Understand Azure IoT Edge modules
Azure IoT Edge lets you deploy and manage business logic on the edge in the form of modules. Azure IoT Edge modules are the smallest unit of computation managed by IoT Edge, and can contain Azure services (such as Azure Stream Analytics) or your own solution-specific code. To understand how modules are developed, deployed, and maintained, it helps to think of four conceptual pieces that make up a module:
- A module image is a package containing the software that defines a module.
- A module instance is the specific unit of computation running the module image on an IoT Edge device. The module instance is started by the IoT Edge runtime.
- A module identity is a piece of information (including security credentials) stored in IoT Hub, that is associated to each module instance.
- A module twin is a JSON document stored in IoT Hub, that contains state information for a module instance, including metadata, configurations, and conditions.
Module images and instances
IoT Edge module images contain applications that take advantage of the management, security, and communication features of the IoT Edge runtime. You can develop your own module images, or export one from a supported Azure service, such as Azure Stream Analytics. The images exist in the cloud and they can be updated, changed, and deployed in different solutions. For instance, a module that uses machine learning to predict production line output exists as a separate image than a module that uses computer vision to control a drone.
Each time a module image is deployed to a device and started by the IoT Edge runtime, a new instance of that module is created. Two devices in different parts of the world could use the same module image; however each would have their own module instance when the module is started on the device.
In implementation, modules images exist as container images in a repository, and module instances are containers on devices. As use cases for Azure IoT Edge grow, new types of module images and instances will be created.
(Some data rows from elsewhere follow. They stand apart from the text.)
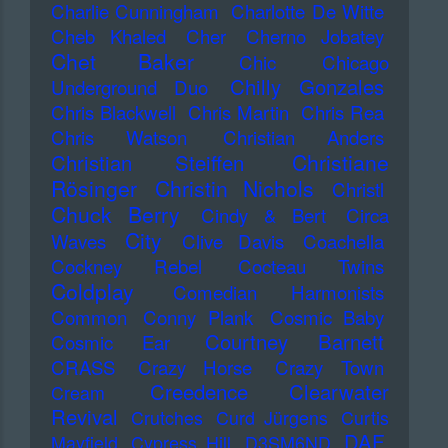
Charlie Cunningham
Charlotte De Witte
Cheb Khaled
Cher
Cherno Jobatey
Chet Baker
Chic
Chicago
Chilly Gonzales
Underground Duo
Chris Blackwell
Chris Martin
Chris Rea
Chris Watson
Christian Anders
Christiane
Christian Steiffen
Rösinger
Christin Nichols
Christl
Chuck Berry
Cindy & Bert
Circa
City
Waves
Clive Davis
Coachella
Cockney Rebel
Cocteau Twins
Coldplay
Comedian Harmonists
Common
Conny Plank
Cosmic Baby
Courtney Barnett
Cosmic Ear
CRASS
Crazy Horse
Crazy Town
Creedence Clearwater
Cream
Revival
Crutches
Curd Jürgens
Curtis
DAF
Mayfield
Cypress Hill
D3SM6ND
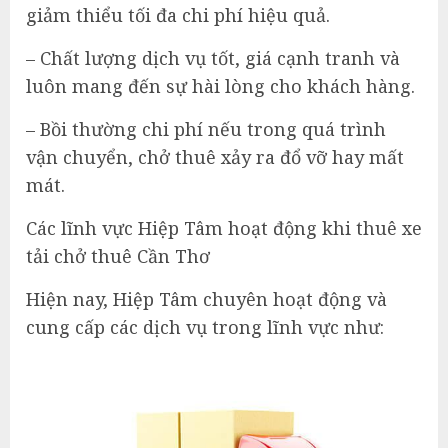
giảm thiểu tối đa chi phí hiệu quả.
– Chất lượng dịch vụ tốt, giá cạnh tranh và
luôn mang đến sự hài lòng cho khách hàng.
– Bồi thường chi phí nếu trong quá trình
vận chuyển, chở thuê xảy ra đổ vỡ hay mất
mát.
Các lĩnh vực Hiệp Tâm hoạt động khi thuê xe
tải chở thuê Cần Thơ
Hiện nay, Hiệp Tâm chuyên hoạt động và
cung cấp các dịch vụ trong lĩnh vực như:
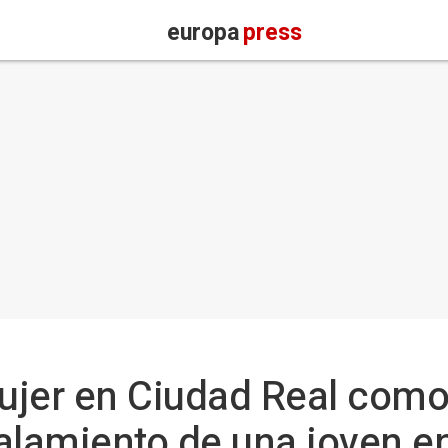
europa
press
ujer en Ciudad Real como
alamiento de una joven en 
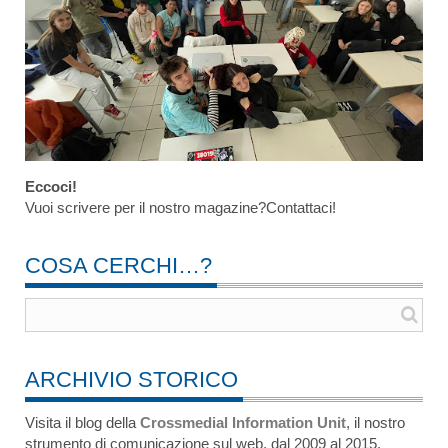
Eccoci!
Vuoi scrivere per il nostro magazine?Contattaci!
COSA CERCHI…?
ARCHIVIO STORICO
Visita il blog della
Crossmedial Information Unit
, il nostro
strumento di comunicazione sul web, dal 2009 al 2015.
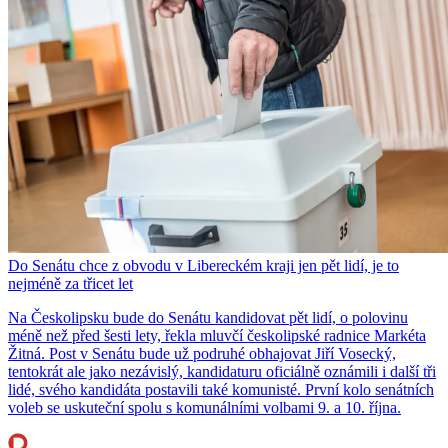
Do Senátu chce z obvodu v Libereckém kraji jen pět lidí, je to
nejméně za třicet let
Na Českolipsku bude do Senátu kandidovat pět lidí, o polovinu
méně než před šesti lety, řekla mluvčí českolipské radnice Markéta
Žitná. Post v Senátu bude už podruhé obhajovat Jiří Vosecký,
tentokrát ale jako nezávislý, kandidaturu oficiálně oznámili i další tři
lidé, svého kandidáta postavili také komunisté. První kolo senátních
voleb se uskuteční spolu s komunálními volbami 9. a 10. října.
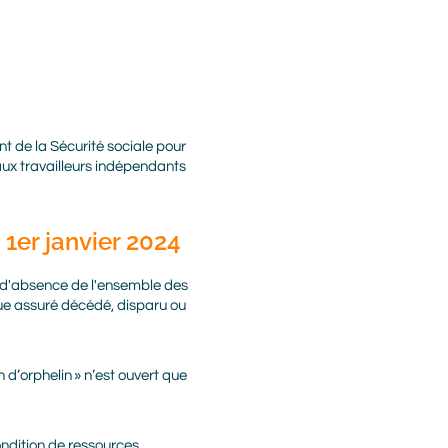
t de la Sécurité sociale pour
aux travailleurs indépendants
s 1er janvier 2024
u d'absence de l'ensemble des
aque assuré décédé, disparu ou
 d’orphelin » n’est ouvert que
ondition de ressources.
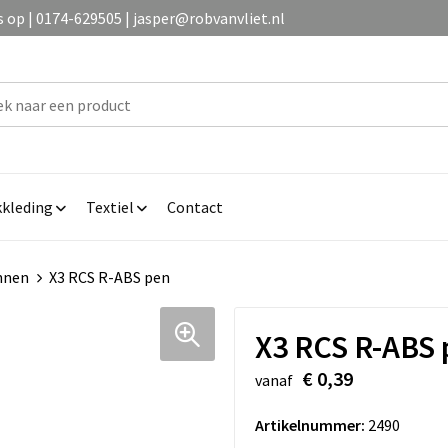
op | 0174-629505 | jasper@robvanvliet.nl
kleding
Textiel
Contact
nnen
X3 RCS R-ABS pen
X3 RCS R-ABS 
€ 0,39
vanaf
Artikelnummer:
2490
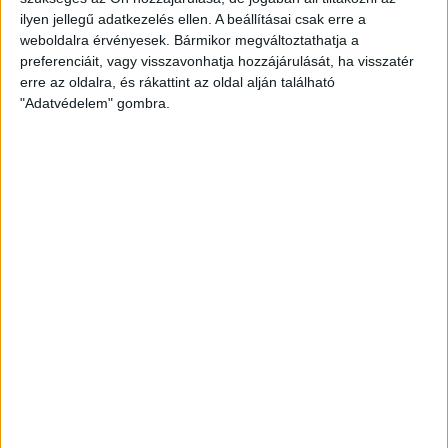
ilyen jellegű adatkezelés ellen. A beállításai csak erre a
weboldalra érvényesek. Bármikor megváltoztathatja a
preferenciáit, vagy visszavonhatja hozzájárulását, ha visszatér
erre az oldalra, és rákattint az oldal alján található
"Adatvédelem" gombra.
K&H NŐI KÉZILABDA LIGA
#
Csapat
GK
P
1
Alba Fehérvár KC
0
0
2
DVSC SKYLINE
0
0
3
Eszterházy SC
0
0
For example, resource constrained devices cannot run containers so may require module images that exist as dynamic link libraries and instances that are executables.
When a new module instance is created by the IoT Edge runtime, the instance is associated with a corresponding module identity. The module identity is stored in IoT Hub, and is employed as the addressing and security scope for all local and cloud communications for that specific module instance.
The identity associated with a module instance depends on the identity of the device on which the instance is running and the name you provide to that module in your solution. For instance, if you call
insight a module that uses an Azure Stream Analytics, and you deploy it on a device called
Hannover01, the IoT Edge runtime creates a corresponding module identity called
Clearly, in scenarios when you need to deploy one module image multiple times on the same device, you can deploy the same image multiple times with different names.
Each module instance also has a corresponding module twin that you can use to configure the module instance. The instance and the twin are associated with each other through the module identity.
A module twin is a JSON document that stores module information and configuration properties. This concept parallels the device twin concept from IoT Hub. The structure of a module twin is exactly the same as a device twin. The APIs used to interact with both types of twins are also the same. The only difference between the two is the identity used to instantiate the client SDK.
// Create a DeviceClient object. This DeviceClient will act on behalf of a // module since it is created with a module’s connection string instead // of a device connection string. DeviceClient client = new DeviceClient.CreateFromConnectionString(moduleConnectionString, settings); await client.OpenAsync(); // Get the model twin Twin twin = await client.GetTwinAsync();
Azure IoT Edge supports offline operations on your IoT Edge devices. These capabilities are limited for now, and additional scenarios are being developed.
IoT Edge modules can be offline for extended periods as long as the following requirements are met:
- Message time-to-live (TTL) has not expired. The default value for message TTL is two hours, but can be changed higher or lower in the Store and forward configuration in the IoT Edge hub settings.
- Modules don't need to reauthenticate with the IoT Edge hub when offline. Modules can only authenticate with Edge hubs that have an active connection with an IoT hub. Modules need to re-authenticate if they are restarted for any reason. Modules can still send messages to the Edge hub after their SAS token has expired. When connectivity resumes, the Edge hub requests a new token from the module and validates it with the IoT hub. If successful, the Edge hub forwards the module messages it has stored, even the messages that were sent while the module's token was expired.
- The module that sent the messages while offline is still functional when connectivity resumes. Upon reconnecting to IoT Hub, the Edge hub needs to validate a new module token (if the previous one expired) before it can forward the module messages. If the module is not available to provide a new token, the Edge hub cannot act on the module's stored messages.
- The Edge hub has disk space to store the messages. By default, messages are stored in the Edge hub container's filesystem. There is a configuration option to specify a mounted volume to store the messages instead. In either case, there needs to be space available to store the messages for deferred delivery to IoT Hub.